# Trouble with Forever Classic transfer paper!!



## zehrillia (Sep 12, 2008)

Hi - I am new to the t-shirt transfer world. I have successfully used the Forever Dark laser paper and contour cut it with the Roland and loved it but when it came to the Forever Universal I just can't make it work!! I followed the instructions and the image will just not lift off of the paper. The instructions I have said to mirror print & heat press it at 200 degress high pressure for 10-15 seconds - let cool and remove the paper backing - but when I am done the transfer has not attached itself to the shirt and lifts off with the paper! What am I doing wrong??


----------



## bern (Feb 14, 2007)

zehrillia said:


> Hi - I am new to the t-shirt transfer world. I have successfully used the Forever Dark laser paper and contour cut it with the Roland and loved it but when it came to the Forever Universal I just can't make it work!! I followed the instructions and the image will just not lift off of the paper. The instructions I have said to mirror print & heat press it at 200 degress high pressure for 10-15 seconds - let cool and remove the paper backing - but when I am done the transfer has not attached itself to the shirt and lifts off with the paper! What am I doing wrong??


Hi , I have not used that transfer paper and I do not know what you have your heat press set to Farenheit or Celcius but are you pressing at 200 degrees Celsius ?, that equals approx 390 Degrees Farenheit . When I did a search for that paper on the web , the first page that I found warns that the video shown using this paper has the heat press set to 200 Degrees Celsius . 

Hope you get it sorted


----------



## Conde_David (May 29, 2008)

I use the Forever Classic Universal often. It presses like most transfer papers.
Face down, heavy pressure, 20 seconds, 200 degrees C (400 degress F)

When you peel, what do you see?
My best guess would be lack of pressure. Need heavy pressure!


----------



## Mflash (Mar 9, 2009)

Conde_David said:


> I use the Forever Classic Universal often. It presses like most transfer papers.
> Face down, heavy pressure, 20 seconds, 200 degrees C (400 degress F)
> 
> When you peel, what do you see?
> My best guess would be lack of pressure. Need heavy pressure!


Hi, I see you have used this paper quite a lot. We are thinking of buying some. Have you had any problems with this paper? Is it soft and does it wash well? Also very importantly is it light or heavy on the t-shirt once pressed? thanks! Mark


----------



## Conde_David (May 29, 2008)

For color laser printers, I use both Forever classic universal and TechniPrint. Techniprint is made
in the USA with Forever from Germany. With the US Dollar being weak, I think the Techniprint is a better value. Happy to provide samples of each.

What printer?


----------



## Mflash (Mar 9, 2009)

Conde_David said:


> For color laser printers, I use both Forever classic universal and TechniPrint. Techniprint is made
> in the USA with Forever from Germany.

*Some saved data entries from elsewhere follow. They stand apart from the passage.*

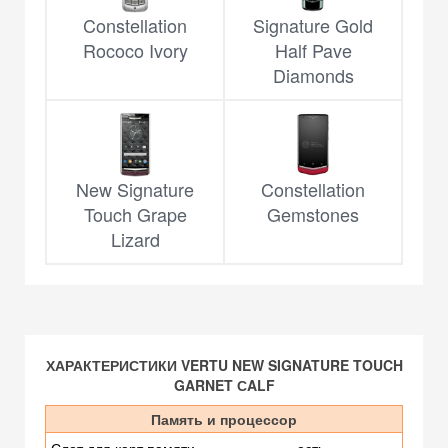
Constellation
Signature Gold
Rococo Ivory
Half Pave
Diamonds
New Signature
Constellation
Touch Grape
Gemstones
Lizard
ХАРАКТЕРИСТИКИ VERTU NEW SIGNATURE TOUCH
GARNET СALF
Память и процессор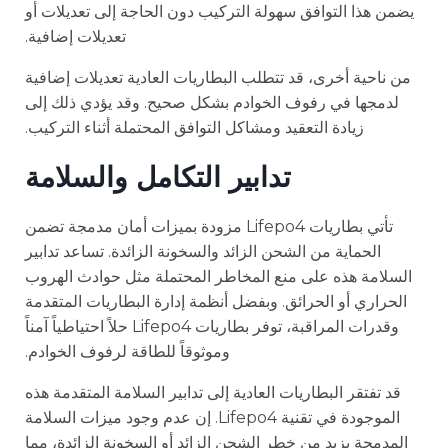
يضمن هذا التوافق سهولة التركيب دون الحاجة إلى تعديلات أو
تعديلات إضافية.
من ناحية أخرى، قد تتطلب البطاريات العادية تعديلات إضافية
لدمجها في رفوف الخوادم بشكل صحيح. وقد يؤدي ذلك إلى
زيادة التعقيد ومشاكل التوافق المحتملة أثناء التركيب.
تدابير التكامل والسلامة
تأتي بطاريات Lifepo4 مزودة بميزات أمان مدمجة تضمن
الحماية من الشحن الزائد والسخونة الزائدة. تساعد تدابير
السلامة هذه على منع المخاطر المحتملة مثل حوادث الهروب
الحراري أو الحرائق. وبفضل أنظمة إدارة البطاريات المتقدمة
وقدرات المراقبة، توفر بطاريات Lifepo4 حلاً احتياطياً آمناً
وموثوقاً للطاقة لرفوف الخوادم.
قد تفتقر البطاريات العادية إلى تدابير السلامة المتقدمة هذه
الموجودة في تقنية Lifepo4. إن عدم وجود ميزات السلامة
المدمجة يزيد من خطر الشحن الزائد أو السخونة الزائدة، مما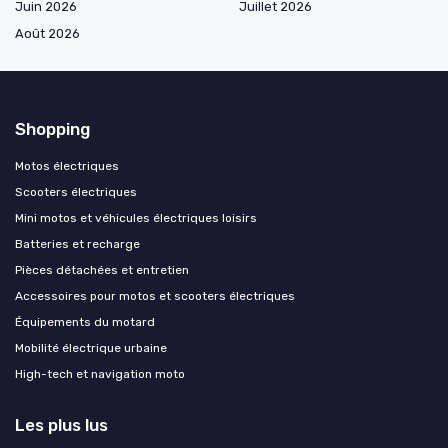
Juin 2026
Juillet 2026
Août 2026
Shopping
Motos électriques
Scooters électriques
Mini motos et véhicules électriques loisirs
Batteries et recharge
Pièces détachées et entretien
Accessoires pour motos et scooters électriques
Équipements du motard
Mobilité électrique urbaine
High-tech et navigation moto
Les plus lus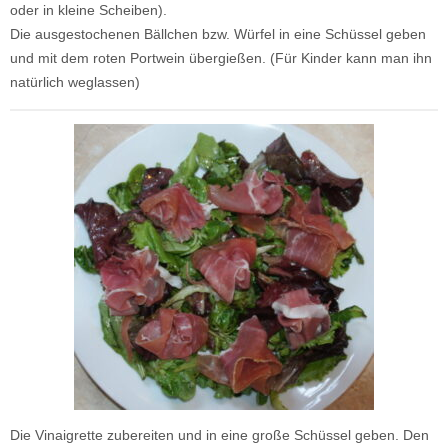
oder in kleine Scheiben).
Die ausgestochenen Bällchen bzw. Würfel in eine Schüssel geben
und mit dem roten Portwein übergießen. (Für Kinder kann man ihn
natürlich weglassen)
Die Vinaigrette zubereiten und in eine große Schüssel geben. Den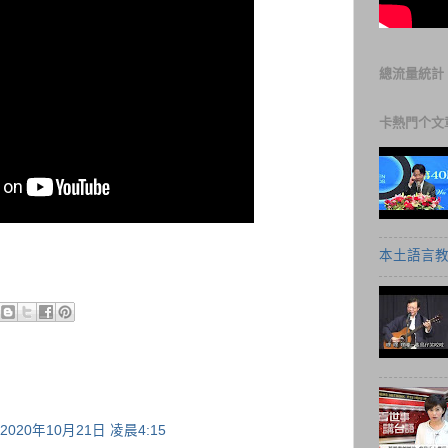
總流量統計
卡熱門个文
本土語言教
2020年10月21日 凌晨4:15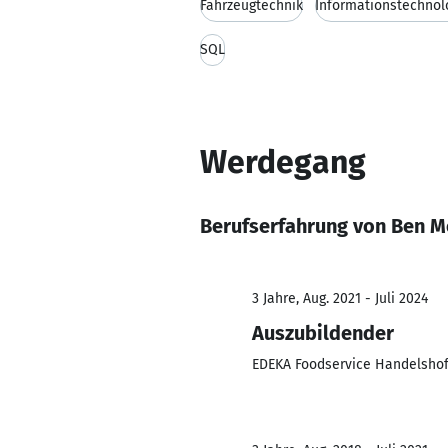
Fahrzeugtechnik
Informationstechnol
SQL
Werdegang
Berufserfahrung von Ben 
3 Jahre, Aug. 2021 - Juli 2024
Auszubildender
EDEKA Foodservice Handelsh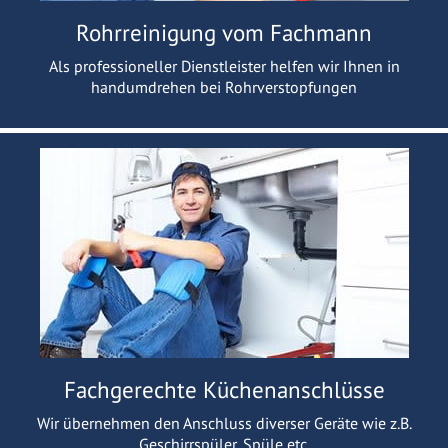
Rohrreinigung vom Fachmann
Als professioneller Dienstleister helfen wir Ihnen in
handumdrehen bei Rohrverstopfungen
Fachgerechte Küchenanschlüsse
Wir übernehmen den Anschluss diverser Geräte wie z.B.
Geschirrspüler, Spüle etc.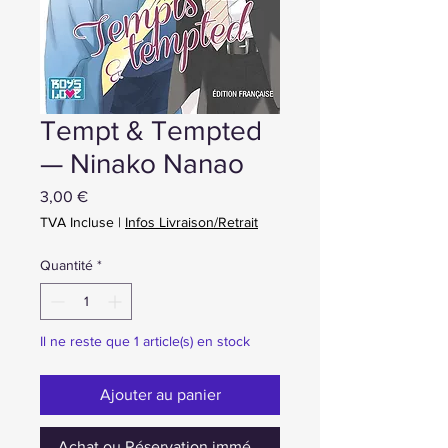
Tempt & Tempted
— Ninako Nanao
Prix
3,00 €
TVA Incluse
|
Infos Livraison/Retrait
Quantité
*
Il ne reste que 1 article(s) en stock
Ajouter au panier
Achat ou Réservation immédiate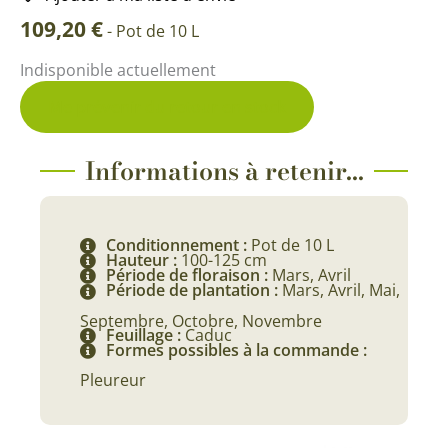
109,20
€
-
Pot de 10 L
Indisponible actuellement
Me prévenir du retour en stock
Informations à retenir...
Conditionnement :
Pot de 10 L
Hauteur :
100-125 cm
Période de floraison :
Mars, Avril
Période de plantation :
Mars, Avril, Mai,
Septembre, Octobre, Novembre
Feuillage :
Caduc
Formes possibles à la commande :
Pleureur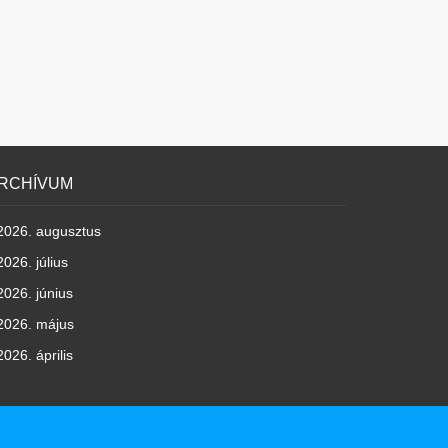
RCHÍVUM
2026. augusztus
2026. július
2026. június
2026. május
2026. április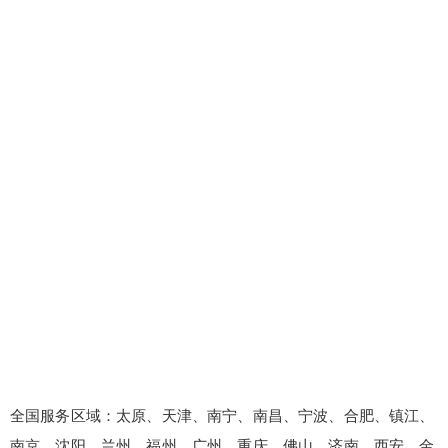
全国服务区域：太原、天津、南宁、南昌、宁波、合肥、镇江、
南京、沈阳、兰州、福州、广州、重庆、佛山、济南、西安、金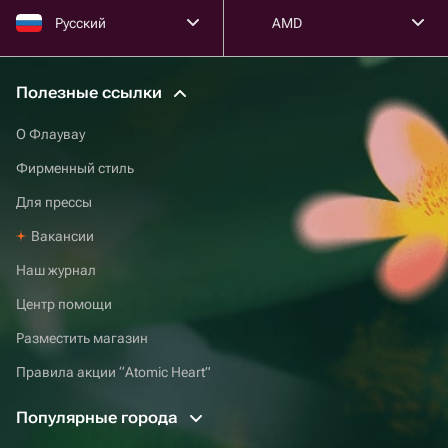
Русский
AMD
Полезные ссылки
О Флаувау
Фирменный стиль
Для прессы
Вакансии
Наш журнал
Центр помощи
Разместить магазин
Правила акции “Atomic Heart”
Популярные города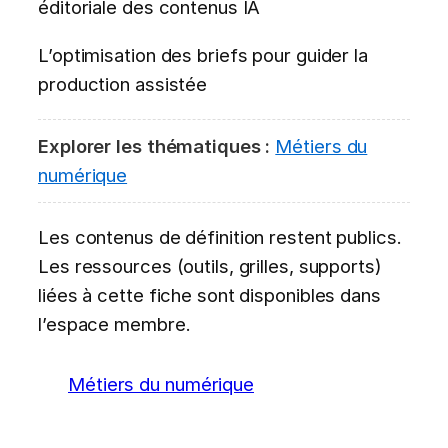
éditoriale des contenus IA
L’optimisation des briefs pour guider la
production assistée
Explorer les thématiques :
Métiers du
numérique
Les contenus de définition restent publics.
Les ressources (outils, grilles, supports)
liées à cette fiche sont disponibles dans
l’espace membre.
Métiers du numérique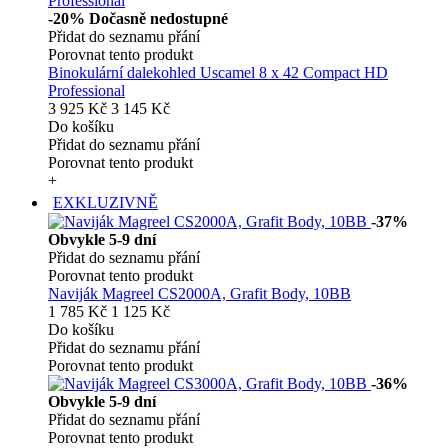
-20%
Dočasně nedostupné
Přidat do seznamu přání
Porovnat tento produkt
Binokulární dalekohled Uscamel 8 x 42 Compact HD
Professional
3 925 Kč
3 145 Kč
Do košíku
Přidat do seznamu přání
Porovnat tento produkt
+
EXKLUZIVNĚ
-37%
Obvykle 5-9 dní
Přidat do seznamu přání
Porovnat tento produkt
Naviják Magreel CS2000A, Grafit Body, 10BB
1 785 Kč
1 125 Kč
Do košíku
Přidat do seznamu přání
Porovnat tento produkt
-36%
Obvykle 5-9 dní
Přidat do seznamu přání
Porovnat tento produkt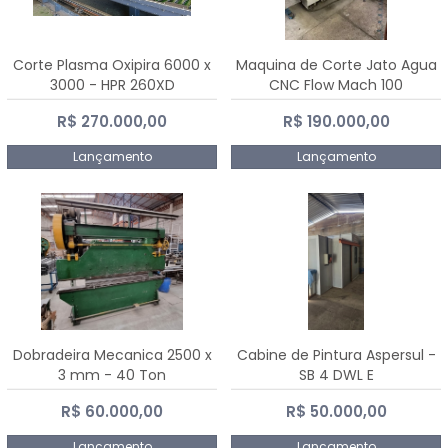
Corte Plasma Oxipira 6000 x
Maquina de Corte Jato Agua
3000 - HPR 260XD
CNC Flow Mach 100
R$ 270.000,00
R$ 190.000,00
Lançamento
Lançamento
Dobradeira Mecanica 2500 x
Cabine de Pintura Aspersul -
3 mm - 40 Ton
SB 4 DWL E
R$ 60.000,00
R$ 50.000,00
Lançamento
Lançamento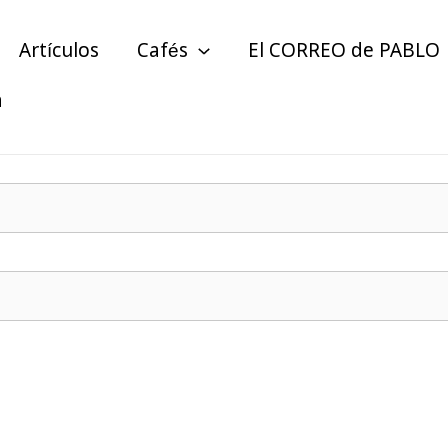
Artículos
Cafés
El CORREO de PABLO
a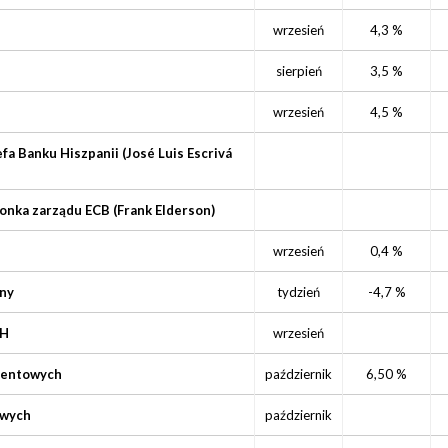
wrzesień
4,3 %
sierpień
3,5 %
wrzesień
4,5 %
a Banku Hiszpanii (José Luis Escrivá
onka zarządu ECB (Frank Elderson)
wrzesień
0,4 %
zny
tydzień
-4,7 %
BH
wrzesień
centowych
październik
6,50 %
owych
październik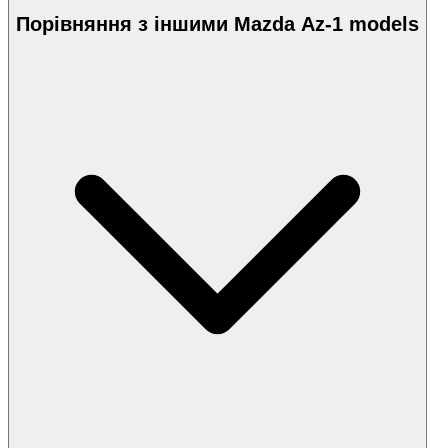
Порівняння з іншими Mazda Az-1 models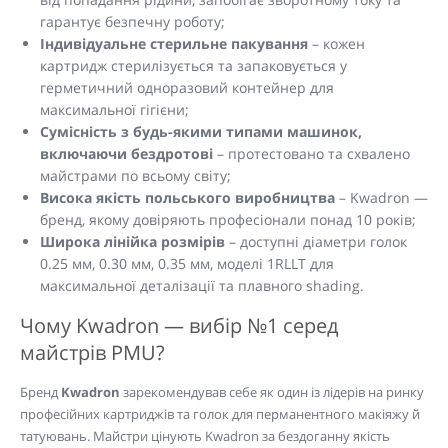
гарантує безпечну роботу;
Індивідуальне стерильне пакування
– кожен
картридж стерилізується та запаковується у
герметичний одноразовий контейнер для
максимальної гігієни;
Сумісність з будь-якими типами машинок,
включаючи бездротові
– протестовано та схвалено
майстрами по всьому світу;
Висока якість польського виробництва
– Kwadron —
бренд, якому довіряють професіонали понад 10 років;
Широка лінійка розмірів
– доступні діаметри голок
0.25 мм, 0.30 мм, 0.35 мм, моделі 1RLLT для
максимальної деталізації та плавного shading.
Чому Kwadron — вибір №1 серед
майстрів PMU?
Бренд
Kwadron
зарекомендував себе як один із лідерів на ринку
професійних картриджів та голок для перманентного макіяжу й
татуювань. Майстри цінують Kwadron за бездоганну якість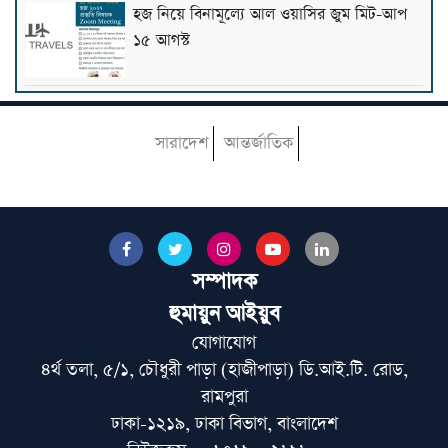
হজ নিয়ে বিনামূল্যে আল ওয়াসির জুম মিট-আপ
১৫ আগস্ট
ফাস্ট ফুডের নেতিবাচক প্রভাব দাম্পত্য জীবনেও
পড়তে পারে: মাওলানা তারিক জামিল
সারাদেশ
আন্তর্জাতিক
৩০০ টাকায় ওমরাহ!
সম্পাদক
গ্যাস-বিদ্যুৎসহ জ্বালানি নিরাপত্তায় সরকার ব্যর্থ:
হুমায়ুন আইয়ুব
খেলাফত মজলিস
যোগাযোগ
৪র্থ তলা, ৫/১, চৌধুরী পাড়া (হাজীপাড়া) ডি.আই.টি. রোড,
পশ্চিমবঙ্গে ১২৭৯টি মসজিদ থেকে মাইক ও লাউড
রামপুরা
স্পিকার অপসারণ
ঢাকা-১২১৯, ঢাকা বিভাগ, বাংলাদেশ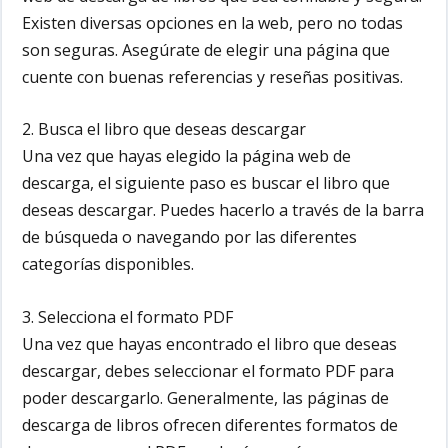
Existen diversas opciones en la web, pero no todas
son seguras. Asegúrate de elegir una página que
cuente con buenas referencias y reseñas positivas.
2. Busca el libro que deseas descargar
Una vez que hayas elegido la página web de
descarga, el siguiente paso es buscar el libro que
deseas descargar. Puedes hacerlo a través de la barra
de búsqueda o navegando por las diferentes
categorías disponibles.
3. Selecciona el formato PDF
Una vez que hayas encontrado el libro que deseas
descargar, debes seleccionar el formato PDF para
poder descargarlo. Generalmente, las páginas de
descarga de libros ofrecen diferentes formatos de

With the US Dollar being weak, I think the Techniprint is a better value. Happy to provide samples of each.
> 
> What printer?


Hi David, Thanks for your quick reply. I have a hp inkjet printer. I think we usually get techniprint. we have had a supplier for ages, but they just got in a new batch, but it's come in totally different. Much thinner, the film when peeled crumples and sticks to itself!! A nightmare. That's why I'm looking for alternatives. a Sample would be great, but time is of the essence. I have a deadline.

Also have you tried the Inkjet Forever Classic? 

Cheers,

Mark


----------



## vctradingcubao (Nov 15, 2006)

Forever Universal (oil or non-oil compatible) is quite thicker when compared to Forever Classic (for oil based laser printers only), but most non-oil compatible papers are anyway. (Techniprint should be more thicker compared to Neenah's Phototrans Plus. As for the original poster, light transfers should be "peeled hot".


----------



## sraufstok (Oct 24, 2015)

Hi, you have to take the paper after 5-10sec. It shoul be hot otherwise it will stick on the t-shirt.


----------